Page images and extracted text:
----------
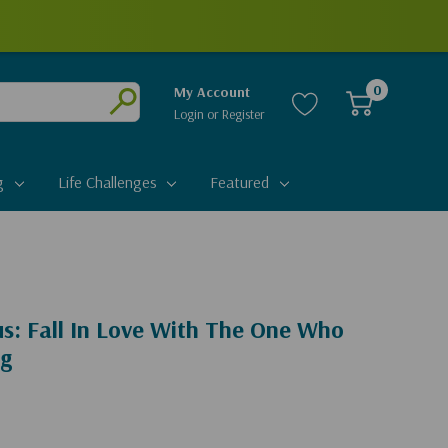
0
My Account
Login
or
Register
Submit
g
Life Challenges
Featured
s: Fall In Love With The One Who
ng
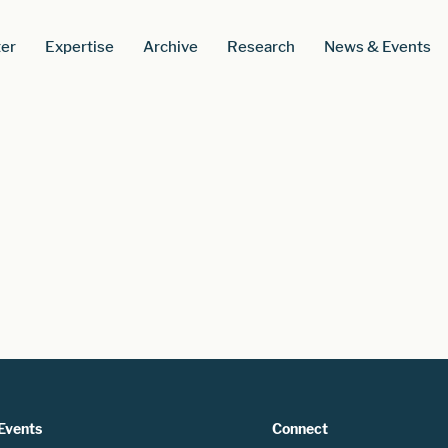
er
Expertise
Archive
Research
News & Events
Events
Connect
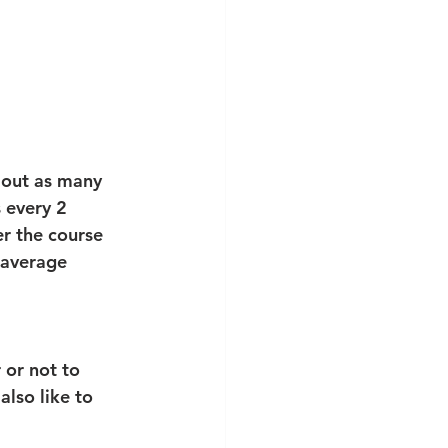
 out as many 
 every 2 
r the course 
 average 
 or not to 
also like to 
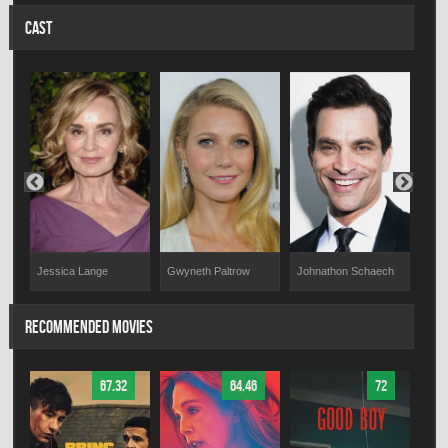
CAST
Jessica Lange
Gwyneth Paltrow
Johnathon Schaech
Nin
RECOMMENDED MOVIES
67.32
64.46
72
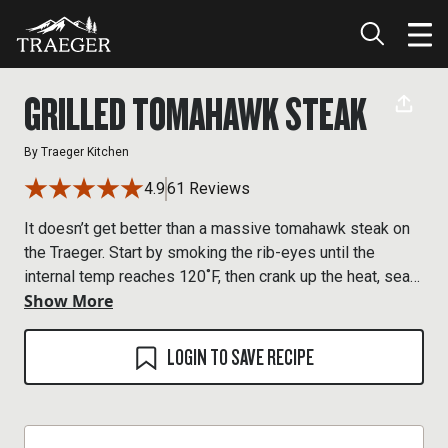
GRILLED TOMAHAWK STEAK
By
Traeger Kitchen
4.9
61 Reviews
It doesn’t get better than a massive tomahawk steak on
the Traeger. Start by smoking the rib-eyes until the
internal temp reaches 120˚F, then crank up the heat, sear
Show More
both sides, and serve up some beefy wood-fired flavor.
LOGIN TO SAVE RECIPE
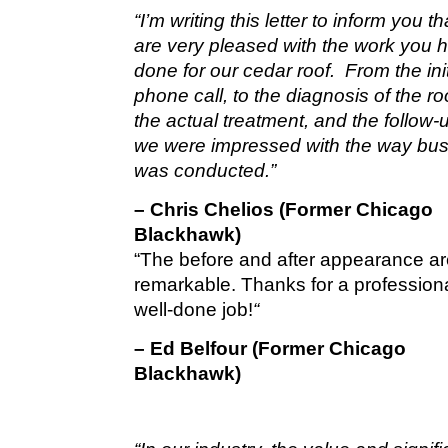
“I’m writing this letter to inform you t
are very pleased with the work you 
done for our cedar roof. From the init
phone call, to the diagnosis of the roo
the actual treatment, and the follow-u
we were impressed with the way bu
was conducted.”
– Chris Chelios (Former Chicago
Blackhawk)
“The before and after appearance a
remarkable. Thanks for a profession
well-done job!
“
– Ed Belfour (Former Chicago
Blackhawk)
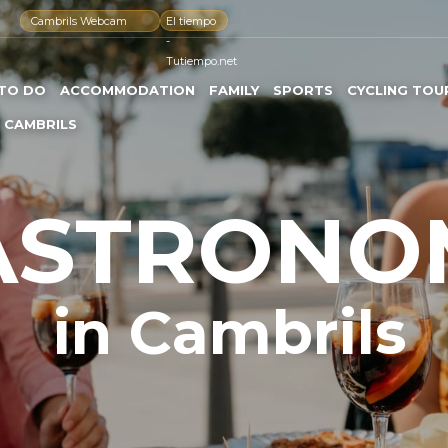
Cambrils Webcam
El tiempo
-
Tutiempo.net
TO DO
ACCOMMODATION
FAMILY
SPORTS
CYCLING TOU
 CAMBRILS
ASTRONO
in Cambrils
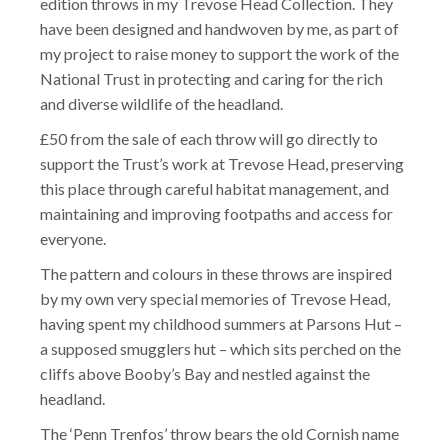
edition throws in my Trevose Head Collection. They
have been designed and handwoven by me, as part of
my project to raise money to support the work of the
National Trust in protecting and caring for the rich
and diverse wildlife of the headland.
£50 from the sale of each throw will go directly to
support the Trust’s work at Trevose Head, preserving
this place through careful habitat management, and
maintaining and improving footpaths and access for
everyone.
The pattern and colours in these throws are inspired
by my own very special memories of Trevose Head,
having spent my childhood summers at Parsons Hut –
a supposed smugglers hut – which sits perched on the
cliffs above Booby’s Bay and nestled against the
headland.
The ‘Penn Trenfos’ throw bears the old Cornish name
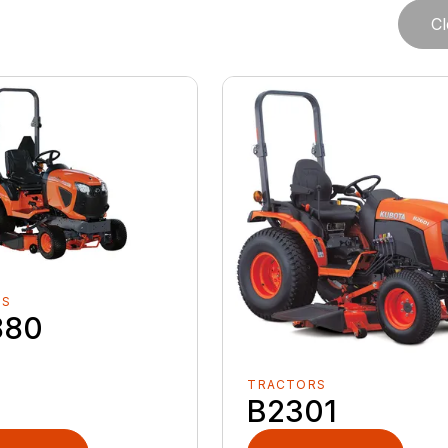
Cl
RS
880
TRACTORS
B2301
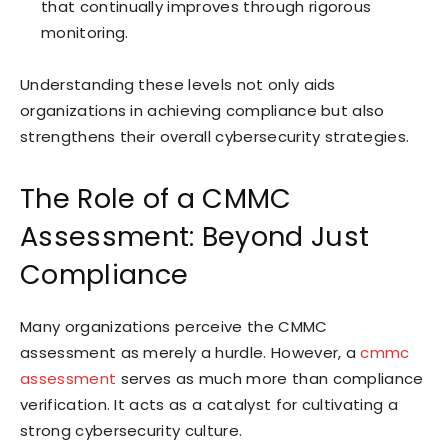
that continually improves through rigorous
monitoring.
Understanding these levels not only aids
organizations in achieving compliance but also
strengthens their overall cybersecurity strategies.
The Role of a CMMC
Assessment: Beyond Just
Compliance
Many organizations perceive the CMMC
assessment as merely a hurdle. However, a
cmmc
assessment
serves as much more than compliance
verification. It acts as a catalyst for cultivating a
strong cybersecurity culture.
----------
§ **Aim of the exercise**
What is needed is an exact repeat of every entry above, with the pictures left out.

§ **Result**
0
My Account
Login
or
Register
Submit
g
Life Challenges
Featured
s: Fall In Love With The One Who
ng
er
Expertise
Archive
Research
News & Events
Events
Connect
 out as many 
 every 2 
r the course 
 average 
 or not to 
also like to 
CAST
Jessica Lange
Gwyneth Paltrow
Johnathon Schaech
Nin
RECOMMENDED MOVIES
67.32
64.46
72
GRILLED TOMAHAWK STEAK
By
Traeger Kitchen
4.9
61 Reviews
It doesn’t get better than a massive tomahawk steak on
the Traeger. Start by smoking the rib-eyes until the
internal temp reaches 120˚F, then crank up the heat, sear
Show More
both sides, and serve up some beefy wood-fired flavor.
LOGIN TO SAVE RECIPE
“I’m writing this letter to inform you t
are very pleased with the work you 
done for our cedar roof. From the init
phone call, to the diagnosis of the roo
the actual treatment, and the follow-u
we were impressed with the way bu
was conducted.”
– Chris Chelios (Former Chicago
Blackhawk)
“The before and after appearance a
remarkable. Thanks for a profession
well-done job!
“
– Ed Belfour (Former Chicago
Blackhawk)
Cambrils Webcam
El tiempo
-
Tutiempo.net
TO DO
ACCOMMODATION
FAMILY
SPORTS
CYCLING TOU
 CAMBRILS
ASTRONO
in Cambrils
edition throws in my Trevose Head Collection. They
have been designed and handwoven by me, as part of
my project to raise money to support the work of the
National Trust in protecting and caring for the rich
and diverse wildlife of the headland.
£50 from the sale of each throw will go directly to
support the Trust’s work at Trevose Head, preserving
this place through careful habitat management, and
maintaining and improving footpaths and access for
everyone.
The pattern and colours in these throws are inspired
by my own very special memories of Trevose Head,
having spent my childhood summers at Parsons Hut –
a supposed smugglers hut – which sits perched on the
cliffs above Booby’s Bay and nestled against the
headland.
The ‘Penn Trenfos’ throw bears the old Cornish name
Cl
RS
880
TRACTORS
B2301
that continually improves through rigorous
monitoring.
Understanding these levels not only aids
organizations in achieving compliance but also
strengthens their overall cybersecurity strategies.
The Role of a CMMC
Assessment: Beyond Just
Compliance
Many organizations perceive the CMMC
assessment as merely a hurdle. However, a
cmmc
assessment
serves as much more than compliance
verification. It acts as a catalyst for cultivating a
strong cybersecurity culture.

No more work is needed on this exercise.